9

I would like to automatically generate some sort of log of all the database changes that are made via the Django shell in the production environment.

We use schema and data migration scripts to alter the production database and they are version controlled. Therefore if we introduce a bug, it's easy to track it back. But if a developer in the team changes the database via the Django shell which then introduces an issue, at the moment we can only hope that they remember what they did or/and we can find their commands in the Python shell history.

Example. Let's imagine that the following code was executed by a developer in the team via the Python shell:

>>> tm = TeamMembership.objects.get(person=alice)
>>> tm.end_date = date(2022,1,1)
>>> tm.save()

It changes a team membership object in the database. I would like to log this somehow.

I'm aware that there are a bunch of Django packages related to audit logging, but I'm only interested in the changes that are triggered from the Django shell, and I want to log the Python code that updated the data.

So the questions I have in mind:

  • I can log the statements from IPython but how do I know which one touched the database?
  • I can listen to the pre_save signal for all model to know if data changes, but how do I know if the source was from the Python shell? How do I know what was the original Python statement?
viam0Zah
  • 25,949
  • 8
  • 77
  • 100
  • 1
    Hey, I don't think this is worthy answer so here you go: https://chase-seibert.github.io/blog/2012/10/26/django-log-shell-and-dbshell.html . This basically talks about overwritting logging in the shell by overwriting shell command, I think if you tinker a little with that shell command from article it will give you what you need – Michał Darowny Jan 12 '22 at 23:06
  • Thanks @MichałDarowny, it's helpful. I'm still missing some connection though. It's great that I can capture the history of IPython, but I'm looking for a way how to know if it changed producion data. Many times we use the shell just to debug customer tickets. That part of the history is irrelevant for now. – viam0Zah Jan 15 '22 at 14:20
  • @aaron Ideally I want to log the Python statements that triggered a change in the database.

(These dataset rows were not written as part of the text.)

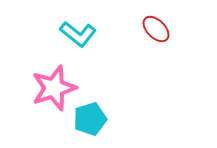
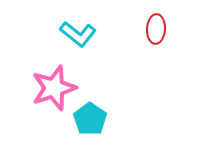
red ellipse: rotated 48 degrees clockwise
cyan pentagon: rotated 20 degrees counterclockwise
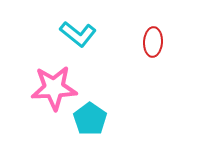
red ellipse: moved 3 px left, 13 px down
pink star: rotated 15 degrees clockwise
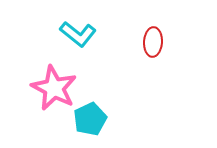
pink star: rotated 30 degrees clockwise
cyan pentagon: rotated 12 degrees clockwise
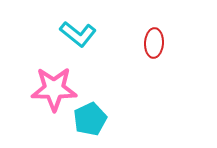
red ellipse: moved 1 px right, 1 px down
pink star: moved 1 px down; rotated 27 degrees counterclockwise
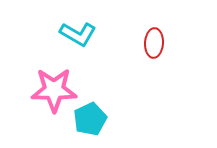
cyan L-shape: rotated 9 degrees counterclockwise
pink star: moved 1 px down
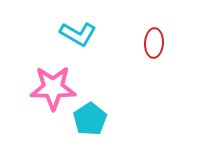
pink star: moved 1 px left, 2 px up
cyan pentagon: rotated 8 degrees counterclockwise
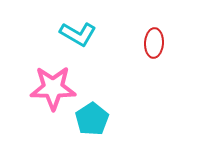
cyan pentagon: moved 2 px right
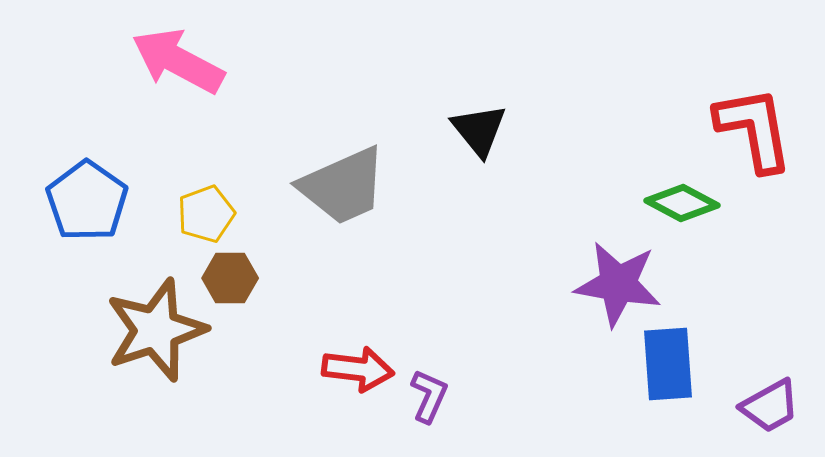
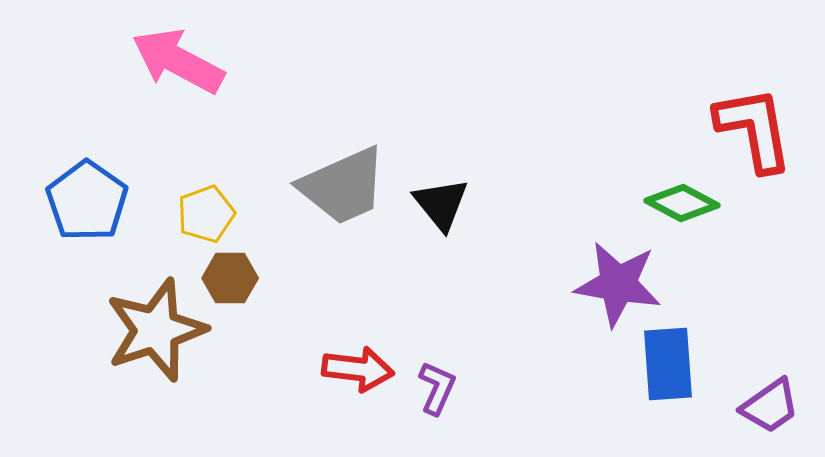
black triangle: moved 38 px left, 74 px down
purple L-shape: moved 8 px right, 8 px up
purple trapezoid: rotated 6 degrees counterclockwise
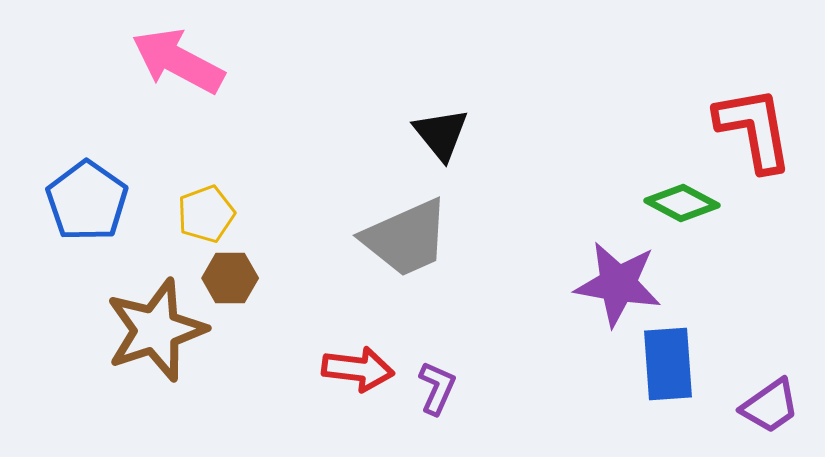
gray trapezoid: moved 63 px right, 52 px down
black triangle: moved 70 px up
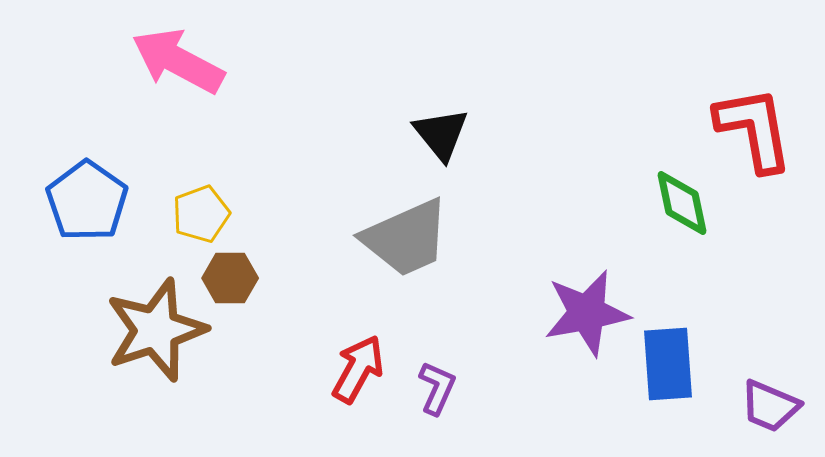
green diamond: rotated 50 degrees clockwise
yellow pentagon: moved 5 px left
purple star: moved 31 px left, 29 px down; rotated 20 degrees counterclockwise
red arrow: rotated 68 degrees counterclockwise
purple trapezoid: rotated 58 degrees clockwise
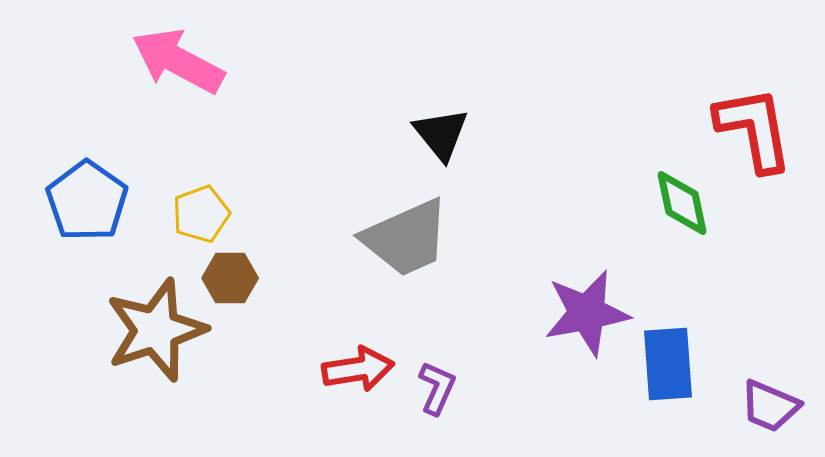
red arrow: rotated 52 degrees clockwise
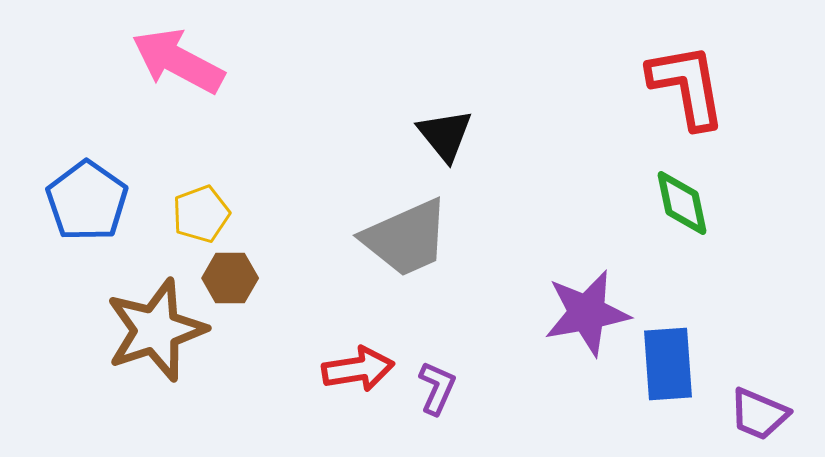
red L-shape: moved 67 px left, 43 px up
black triangle: moved 4 px right, 1 px down
purple trapezoid: moved 11 px left, 8 px down
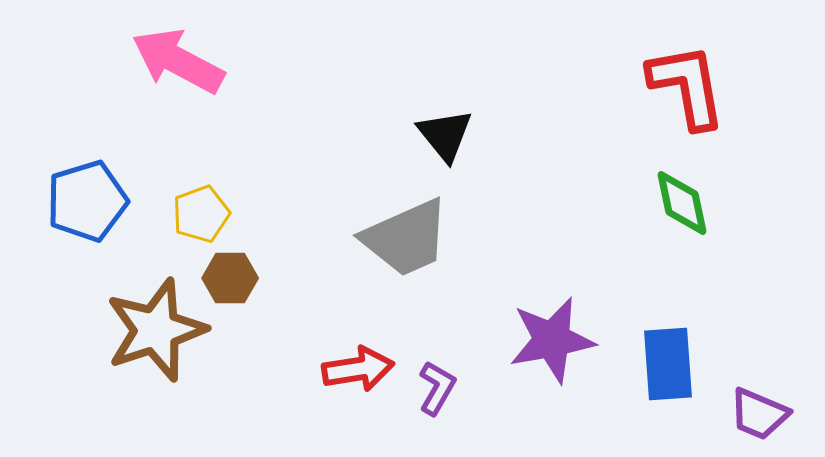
blue pentagon: rotated 20 degrees clockwise
purple star: moved 35 px left, 27 px down
purple L-shape: rotated 6 degrees clockwise
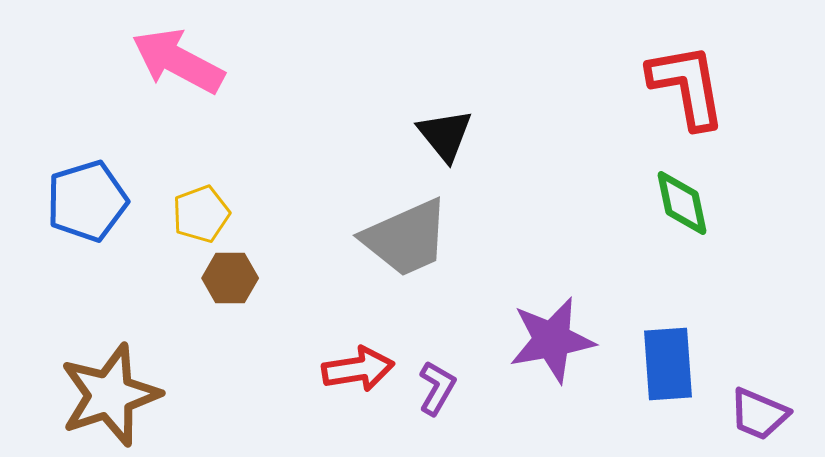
brown star: moved 46 px left, 65 px down
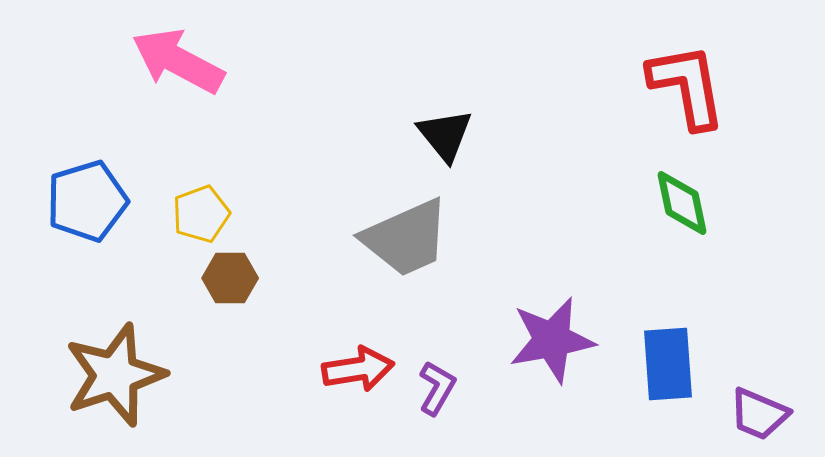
brown star: moved 5 px right, 20 px up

That would give me much more context of what the developer wanted to achieve than the raw SQL query that the Django ORM generated. – viam0Zah Jan 18 '22 at 14:45
  • @aaron Yes, that's what I ended up doing for the moment. However most of the time we are using the shell only to get data, not to alter it. So there's a big noise. If I could mark somehow the commands that changed data, would be great. For the moment what I can think of is grepping against the log and finding all the occurences of patterns such as `.save()`, `.delete()`, etc. – viam0Zah Jan 20 '22 at 14:47

4 Answers4

6

This solution logs all commands in the session if any database changes were made.

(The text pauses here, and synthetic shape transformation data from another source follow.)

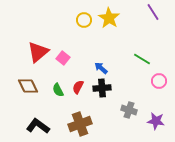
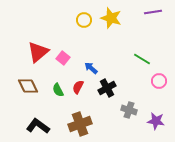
purple line: rotated 66 degrees counterclockwise
yellow star: moved 2 px right; rotated 15 degrees counterclockwise
blue arrow: moved 10 px left
black cross: moved 5 px right; rotated 24 degrees counterclockwise
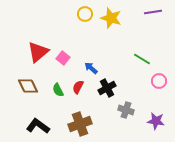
yellow circle: moved 1 px right, 6 px up
gray cross: moved 3 px left
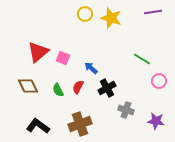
pink square: rotated 16 degrees counterclockwise
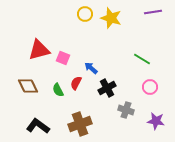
red triangle: moved 1 px right, 2 px up; rotated 25 degrees clockwise
pink circle: moved 9 px left, 6 px down
red semicircle: moved 2 px left, 4 px up
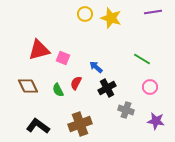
blue arrow: moved 5 px right, 1 px up
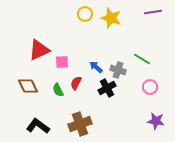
red triangle: rotated 10 degrees counterclockwise
pink square: moved 1 px left, 4 px down; rotated 24 degrees counterclockwise
gray cross: moved 8 px left, 40 px up
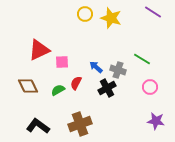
purple line: rotated 42 degrees clockwise
green semicircle: rotated 88 degrees clockwise
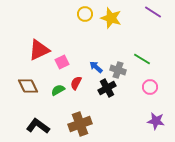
pink square: rotated 24 degrees counterclockwise
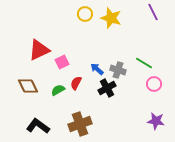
purple line: rotated 30 degrees clockwise
green line: moved 2 px right, 4 px down
blue arrow: moved 1 px right, 2 px down
pink circle: moved 4 px right, 3 px up
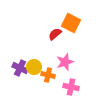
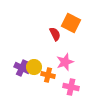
red semicircle: rotated 104 degrees clockwise
purple cross: moved 2 px right
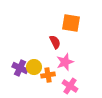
orange square: rotated 18 degrees counterclockwise
red semicircle: moved 8 px down
purple cross: moved 2 px left
orange cross: rotated 24 degrees counterclockwise
pink cross: moved 1 px left, 1 px up; rotated 21 degrees clockwise
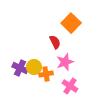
orange square: rotated 36 degrees clockwise
orange cross: moved 2 px left, 1 px up
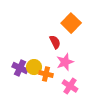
orange cross: rotated 24 degrees clockwise
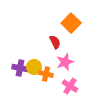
purple cross: rotated 14 degrees counterclockwise
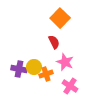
orange square: moved 11 px left, 5 px up
red semicircle: moved 1 px left
pink star: rotated 30 degrees counterclockwise
purple cross: moved 1 px left, 1 px down
orange cross: rotated 32 degrees counterclockwise
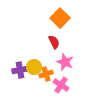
purple cross: moved 1 px right, 1 px down; rotated 21 degrees counterclockwise
pink cross: moved 9 px left, 1 px up
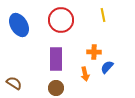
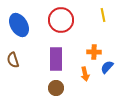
brown semicircle: moved 1 px left, 23 px up; rotated 140 degrees counterclockwise
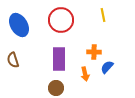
purple rectangle: moved 3 px right
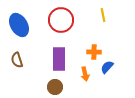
brown semicircle: moved 4 px right
brown circle: moved 1 px left, 1 px up
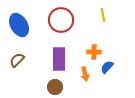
brown semicircle: rotated 63 degrees clockwise
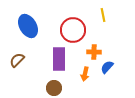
red circle: moved 12 px right, 10 px down
blue ellipse: moved 9 px right, 1 px down
orange arrow: rotated 24 degrees clockwise
brown circle: moved 1 px left, 1 px down
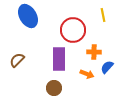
blue ellipse: moved 10 px up
orange arrow: moved 2 px right; rotated 80 degrees counterclockwise
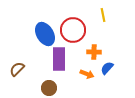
blue ellipse: moved 17 px right, 18 px down
brown semicircle: moved 9 px down
blue semicircle: moved 1 px down
brown circle: moved 5 px left
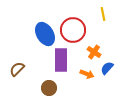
yellow line: moved 1 px up
orange cross: rotated 32 degrees clockwise
purple rectangle: moved 2 px right, 1 px down
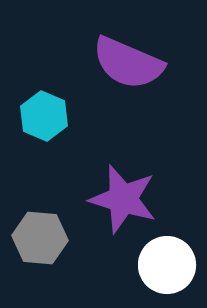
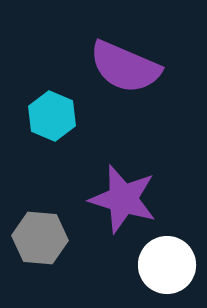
purple semicircle: moved 3 px left, 4 px down
cyan hexagon: moved 8 px right
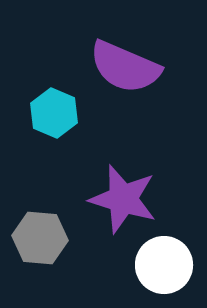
cyan hexagon: moved 2 px right, 3 px up
white circle: moved 3 px left
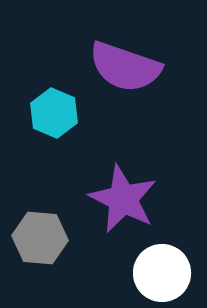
purple semicircle: rotated 4 degrees counterclockwise
purple star: rotated 10 degrees clockwise
white circle: moved 2 px left, 8 px down
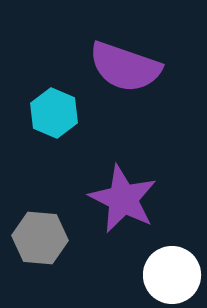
white circle: moved 10 px right, 2 px down
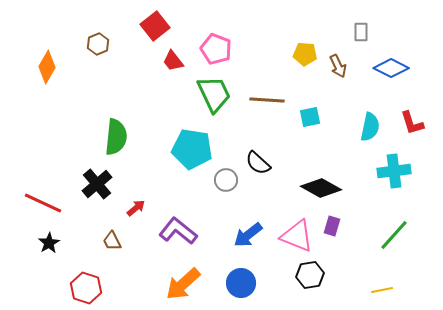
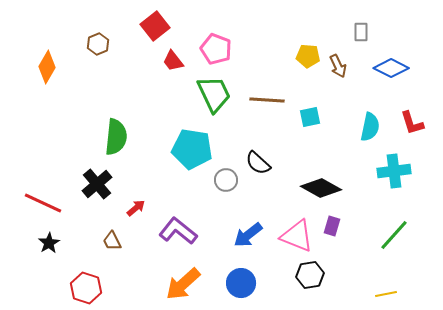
yellow pentagon: moved 3 px right, 2 px down
yellow line: moved 4 px right, 4 px down
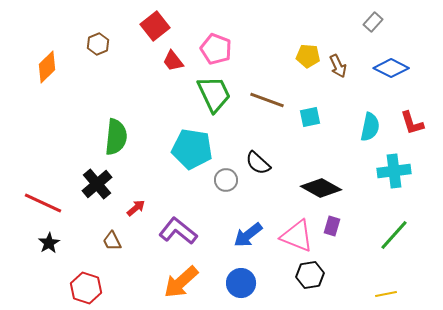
gray rectangle: moved 12 px right, 10 px up; rotated 42 degrees clockwise
orange diamond: rotated 16 degrees clockwise
brown line: rotated 16 degrees clockwise
orange arrow: moved 2 px left, 2 px up
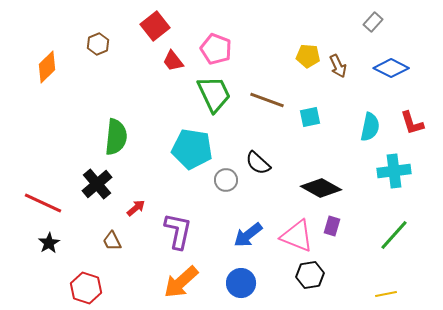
purple L-shape: rotated 63 degrees clockwise
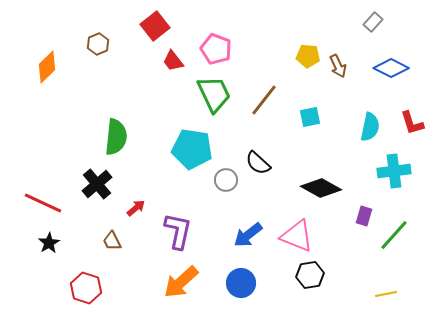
brown line: moved 3 px left; rotated 72 degrees counterclockwise
purple rectangle: moved 32 px right, 10 px up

How to detect database changes

Wrap execute_sql of SQLInsertCompiler, SQLUpdateCompiler and SQLDeleteCompiler.

SQLDeleteCompiler.execute_sql returns a cursor wrapper.

from django.db.models.sql.compiler import SQLInsertCompiler, SQLUpdateCompiler, SQLDeleteCompiler

changed = False

def check_changed(func):
    def _func(*args, **kwargs):
        nonlocal changed
        result = func(*args, **kwargs)
        if not changed and result:
            changed = not hasattr(result, 'cursor') or bool(result.cursor.rowcount)
        return result
    return _func

SQLInsertCompiler.execute_sql = check_changed(SQLInsertCompiler.execute_sql)
SQLUpdateCompiler.execute_sql = check_changed(SQLUpdateCompiler.execute_sql)
SQLDeleteCompiler.execute_sql = check_changed(SQLDeleteCompiler.execute_sql)

How to log commands made via the Django shell

atexit.register() an exit handler that does readline.write_history_file().

import atexit
import readline

def exit_handler():
    filename = 'history.py'
    readline.write_history_file(filename)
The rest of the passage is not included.